As shown in FIG. 4, process 400 may include determining that a user device is to activate audio-to-text conversion associated with a call (block 410). For example, user device 210 may receive input (e.g., from a user of user device 210 and/or from another device, such as server device 230) indicating that user device 210 is to activate audio-to-text conversion. The audio-to-text conversion may include a technique to convert audio to text, such as a closed captioning technique, a speech-to-text conversion technique, or the like. In some implementations, a user may provide input to user device 210, and user device 210 may activate audio-to-text conversion based on receiving the input. Additionally, or alternatively, user device 210 may determine that user device 210 is to activate audio-to-text conversion based on determining that a condition is satisfied. For example, user device 210 may detect a condition, and may determine that user device 210 is to activate audio-to-text conversion based on the detected condition being satisfied. In some implementations, user device 210 may detect a condition by detecting that one or more parameters (e.g., sensed by user device 210) satisfy one or more thresholds.

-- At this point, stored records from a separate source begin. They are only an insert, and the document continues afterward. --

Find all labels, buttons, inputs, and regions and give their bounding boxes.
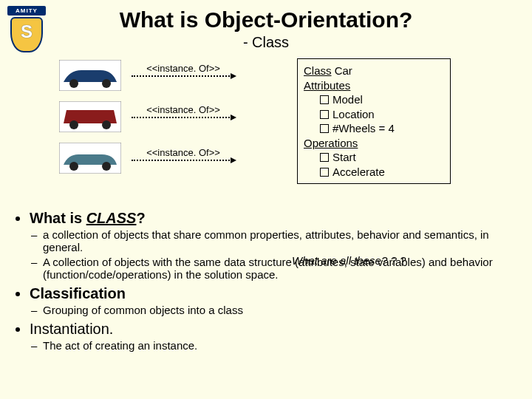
car-icon [59,143,121,174]
instanceof-label: <<instance. Of>> [132,63,235,74]
bullet-class-def2: A collection of objects with the same da… [43,256,514,282]
bullet-class-def1: a collection of objects that share commo… [43,228,514,254]
page-title: What is Object-Orientation? [0,0,532,33]
instanceof-label: <<instance. Of>> [132,104,235,115]
page-subtitle: - Class [0,34,532,51]
instanceof-arrow: <<instance. Of>> [132,63,235,77]
car-icon [59,101,121,132]
instanceof-arrow: <<instance. Of>> [132,104,235,118]
bullet-list: What is CLASS? a collection of objects t… [0,202,532,352]
car-icon [59,60,121,91]
instanceof-label: <<instance. Of>> [132,147,235,158]
what-are-all-these: What are all these? ? ? [292,254,406,267]
instanceof-arrow: <<instance. Of>> [132,147,235,161]
classbox-ops-label: Operations [304,136,444,151]
class-diagram: <<instance. Of>> <<instance. Of>> <<inst… [59,58,473,191]
svg-point-8 [102,162,111,171]
classbox-class-label: Class [304,64,332,77]
svg-point-7 [69,162,78,171]
classbox-attr: Model [304,92,444,107]
bullet-instantiation-def: The act of creating an instance. [43,339,514,352]
amity-logo: AMITY S [7,6,46,52]
classbox-class-value: Car [335,64,352,77]
bullet-classification: Classification Grouping of common object… [30,285,514,316]
classbox-op: Accelerate [304,165,444,180]
svg-point-5 [102,120,111,129]
bullet-class: What is CLASS? a collection of objects t… [30,210,514,281]
bullet-classification-def: Grouping of common objects into a class [43,304,514,316]
svg-point-2 [102,79,111,88]
car-images [59,60,126,184]
classbox-op: Start [304,150,444,165]
bullet-instantiation: Instantiation. The act of creating an in… [30,321,514,352]
classbox-attr: #Wheels = 4 [304,121,444,136]
logo-banner: AMITY [7,6,46,16]
logo-shield: S [10,17,43,52]
classbox-attrs-label: Attributes [304,78,444,93]
class-definition-box: Class Car Attributes Model Location #Whe… [297,58,451,184]
classbox-attr: Location [304,107,444,122]
svg-point-1 [69,79,78,88]
svg-point-4 [69,120,78,129]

In some implementations, the condition may be based on a volume level detected in the vicinity of user device 210. For example, user device 210 may use a microphone to determine a volume level of noise within the vicinity of user device 210. If the volume level satisfies a threshold (e.g., 90 dB), then user device 210 may activate audio-to-text conversion. Additionally, or alternatively, user device 210 may determine a frequency of the detected noise. If the frequency of the detected noise falls within a particular range (e.g., the frequency range of typical human voices, such as between 85 Hz and 255 Hz), and/or if the volume of noise within the particular frequency range satisfies a threshold (e.g., 90 dB), then user device 210 may activate audio-to-text conversion. In this way, when the user is in a noisy environment, user device 210 may enable audio-to-text conversion to assist the user with understanding what another participant is saying during a call.

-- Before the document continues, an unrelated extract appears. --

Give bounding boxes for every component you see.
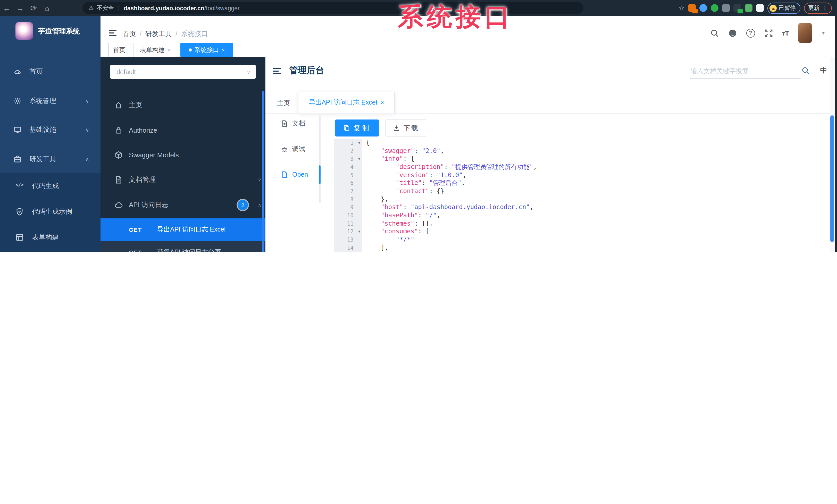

In some implementations, the condition may be based on a detected movement of user device 210. For example, user device 210 may use an accelerometer, an infrared sensor, a light sensor, or the like, to determine a movement of user device 210 away from a user's head and/or ear, thus indicating that the user is viewing a display of user device 210. In some implementations, if user device 210 determines that user device 210 has moved away from the user's head and/or ear, then user device 210 may activate audio-to-text conversion. Additionally, or alternatively, if user device 210 determines that user device 210 has remained away from the user's head and/or ear for a threshold duration, then user device 210 may activate audio-to-text conversion. In this way, if the user is having difficulty understanding a conversation, then the user may move the phone (e.g., away from the user's head), and user device 210 may enable audio-to-text conversion to assist the user in understanding the other participant on the call.

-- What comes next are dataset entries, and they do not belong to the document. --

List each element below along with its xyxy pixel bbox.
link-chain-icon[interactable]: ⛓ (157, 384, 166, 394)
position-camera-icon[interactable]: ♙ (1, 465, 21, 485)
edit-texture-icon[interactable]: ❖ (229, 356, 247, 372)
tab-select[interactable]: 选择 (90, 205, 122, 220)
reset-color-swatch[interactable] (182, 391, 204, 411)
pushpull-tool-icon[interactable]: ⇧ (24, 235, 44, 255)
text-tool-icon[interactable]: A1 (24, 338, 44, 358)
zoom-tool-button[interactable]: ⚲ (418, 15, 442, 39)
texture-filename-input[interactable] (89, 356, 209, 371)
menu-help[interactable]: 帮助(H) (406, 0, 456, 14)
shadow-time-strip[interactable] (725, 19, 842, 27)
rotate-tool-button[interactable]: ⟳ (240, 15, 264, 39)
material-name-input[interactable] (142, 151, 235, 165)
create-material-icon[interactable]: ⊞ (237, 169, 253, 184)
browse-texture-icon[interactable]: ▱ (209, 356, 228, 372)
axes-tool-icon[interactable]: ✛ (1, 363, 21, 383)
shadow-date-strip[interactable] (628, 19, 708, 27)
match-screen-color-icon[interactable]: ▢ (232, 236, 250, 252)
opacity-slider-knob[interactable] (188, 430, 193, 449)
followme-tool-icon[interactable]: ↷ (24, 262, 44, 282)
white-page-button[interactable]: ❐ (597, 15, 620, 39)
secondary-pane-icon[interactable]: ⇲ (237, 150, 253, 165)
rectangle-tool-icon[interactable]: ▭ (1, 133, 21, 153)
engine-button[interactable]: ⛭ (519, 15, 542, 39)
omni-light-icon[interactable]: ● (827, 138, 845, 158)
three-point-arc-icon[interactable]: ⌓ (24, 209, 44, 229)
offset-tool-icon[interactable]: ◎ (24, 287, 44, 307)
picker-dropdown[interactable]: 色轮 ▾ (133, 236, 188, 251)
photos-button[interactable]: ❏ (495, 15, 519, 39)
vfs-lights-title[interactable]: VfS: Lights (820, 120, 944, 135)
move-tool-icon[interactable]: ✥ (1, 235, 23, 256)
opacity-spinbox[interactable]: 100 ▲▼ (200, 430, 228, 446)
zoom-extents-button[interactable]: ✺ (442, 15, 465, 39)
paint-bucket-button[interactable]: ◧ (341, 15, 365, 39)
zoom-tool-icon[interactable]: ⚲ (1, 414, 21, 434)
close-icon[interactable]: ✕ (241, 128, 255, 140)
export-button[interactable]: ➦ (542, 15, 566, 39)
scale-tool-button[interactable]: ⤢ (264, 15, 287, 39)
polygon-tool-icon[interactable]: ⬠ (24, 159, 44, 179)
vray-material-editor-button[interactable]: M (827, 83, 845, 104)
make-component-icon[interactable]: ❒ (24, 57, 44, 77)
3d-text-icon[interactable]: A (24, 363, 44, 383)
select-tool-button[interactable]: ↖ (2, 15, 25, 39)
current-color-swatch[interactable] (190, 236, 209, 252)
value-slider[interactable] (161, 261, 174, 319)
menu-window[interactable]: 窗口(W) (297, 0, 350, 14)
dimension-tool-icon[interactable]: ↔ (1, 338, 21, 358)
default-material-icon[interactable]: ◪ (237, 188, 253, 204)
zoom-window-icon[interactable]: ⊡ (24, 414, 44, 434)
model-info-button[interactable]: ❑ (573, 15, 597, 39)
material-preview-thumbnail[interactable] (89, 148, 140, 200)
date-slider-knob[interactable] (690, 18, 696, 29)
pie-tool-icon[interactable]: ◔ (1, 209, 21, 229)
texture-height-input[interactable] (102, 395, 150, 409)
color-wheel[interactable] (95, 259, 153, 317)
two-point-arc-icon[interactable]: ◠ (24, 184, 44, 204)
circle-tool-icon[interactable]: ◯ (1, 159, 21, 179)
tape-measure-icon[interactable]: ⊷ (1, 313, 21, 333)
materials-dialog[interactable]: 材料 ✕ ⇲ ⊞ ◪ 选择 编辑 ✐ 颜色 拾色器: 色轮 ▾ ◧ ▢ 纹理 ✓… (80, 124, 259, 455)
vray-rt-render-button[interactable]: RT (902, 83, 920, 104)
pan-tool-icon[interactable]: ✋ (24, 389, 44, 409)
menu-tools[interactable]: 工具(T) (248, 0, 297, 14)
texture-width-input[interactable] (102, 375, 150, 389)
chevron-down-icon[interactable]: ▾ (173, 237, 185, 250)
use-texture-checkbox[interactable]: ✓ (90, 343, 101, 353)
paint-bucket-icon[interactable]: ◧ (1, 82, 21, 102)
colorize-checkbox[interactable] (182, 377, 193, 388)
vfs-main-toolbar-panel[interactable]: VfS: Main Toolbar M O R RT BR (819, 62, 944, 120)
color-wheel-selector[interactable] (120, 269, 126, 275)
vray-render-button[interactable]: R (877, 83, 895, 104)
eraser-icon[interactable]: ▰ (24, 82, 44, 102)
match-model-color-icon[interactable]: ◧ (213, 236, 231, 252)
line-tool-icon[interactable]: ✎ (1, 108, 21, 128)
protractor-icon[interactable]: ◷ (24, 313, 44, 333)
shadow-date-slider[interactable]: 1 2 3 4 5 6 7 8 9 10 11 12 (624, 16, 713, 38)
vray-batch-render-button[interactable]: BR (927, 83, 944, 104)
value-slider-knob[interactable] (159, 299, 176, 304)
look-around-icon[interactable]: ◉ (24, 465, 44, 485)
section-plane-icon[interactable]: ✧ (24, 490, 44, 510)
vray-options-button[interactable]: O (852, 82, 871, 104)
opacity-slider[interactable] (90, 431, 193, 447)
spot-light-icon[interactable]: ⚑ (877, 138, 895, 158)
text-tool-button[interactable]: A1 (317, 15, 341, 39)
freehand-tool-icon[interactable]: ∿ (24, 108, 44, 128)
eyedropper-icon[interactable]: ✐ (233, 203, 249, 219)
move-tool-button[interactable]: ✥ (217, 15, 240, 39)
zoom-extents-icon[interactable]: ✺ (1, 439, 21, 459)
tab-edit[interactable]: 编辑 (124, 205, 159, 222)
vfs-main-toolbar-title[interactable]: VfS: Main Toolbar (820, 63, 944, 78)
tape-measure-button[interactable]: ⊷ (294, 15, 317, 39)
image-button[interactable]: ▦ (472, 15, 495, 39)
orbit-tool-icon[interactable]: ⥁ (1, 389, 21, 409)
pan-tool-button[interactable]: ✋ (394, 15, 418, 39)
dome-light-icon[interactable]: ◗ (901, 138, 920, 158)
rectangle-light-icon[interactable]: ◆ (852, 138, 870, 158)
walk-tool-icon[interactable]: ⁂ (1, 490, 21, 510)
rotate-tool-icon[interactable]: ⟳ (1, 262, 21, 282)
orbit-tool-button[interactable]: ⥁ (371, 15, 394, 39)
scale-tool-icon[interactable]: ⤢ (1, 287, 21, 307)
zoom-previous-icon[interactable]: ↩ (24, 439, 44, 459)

In some implementations, the condition may be based on detecting a user's face (e.g., using facial recognition). For example, user device 210 may use a camera to detect the face of the user. User device 210 may detect the face of the user, which may be used to imply that the user is viewing a display of user device 210, and may activate audio-to-text conversion. In some implementations, user device 210 may detect the face of the user for a threshold amount of time, and may activate audio-to-text conversion. In some implementations, user device 210 may activate audio-to-text conversion based on detecting a movement of user device 210 away from a user's head and detecting a face of the user. In this way, if user device 210 determines that the user is viewing a display of user device 210, then user device 210 may enable audio-to-text conversion to assist the user in understanding a conversation. In some implementations, by enabling audio-to-text conversion based on detecting the face of the user for a threshold amount of time, user device 210 may prevent audio-to-text conversion from inadvertently being activated during instances where the user glances at the display (e.g., to check the time, etc.).
In some implementations, the condition may be based on a quantity of detected faces in the vicinity of user device 210 (e.g., using facial recognition). Additionally, or alternatively, the condition may be based on a quantity of detected faces in the vicinity of user device 210 satisfying a threshold. In this way, when the user is in a crowded environment, user device 210 may enable audio-to-text conversion to assist the user with understanding a conversation.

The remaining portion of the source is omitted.